START EXTRACTED DATA

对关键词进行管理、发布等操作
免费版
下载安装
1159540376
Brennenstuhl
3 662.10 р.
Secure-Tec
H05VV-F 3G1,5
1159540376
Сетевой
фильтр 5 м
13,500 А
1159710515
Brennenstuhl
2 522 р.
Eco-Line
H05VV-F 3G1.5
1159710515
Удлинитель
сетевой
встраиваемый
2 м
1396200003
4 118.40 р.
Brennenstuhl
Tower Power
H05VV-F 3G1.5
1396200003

END EXTRACTED DATA

TASK PROMPT → The records above are to be given again in full, word for word.

RESPONSE TO THE TASK →
对关键词进行管理、发布等操作
免费版
下载安装
1159540376
Brennenstuhl
3 662.10 р.
Secure-Tec
H05VV-F 3G1,5
1159540376
Сетевой
фильтр 5 м
13,500 А
1159710515
Brennenstuhl
2 522 р.
Eco-Line
H05VV-F 3G1.5
1159710515
Удлинитель
сетевой
встраиваемый
2 м
1396200003
4 118.40 р.
Brennenstuhl
Tower Power
H05VV-F 3G1.5
1396200003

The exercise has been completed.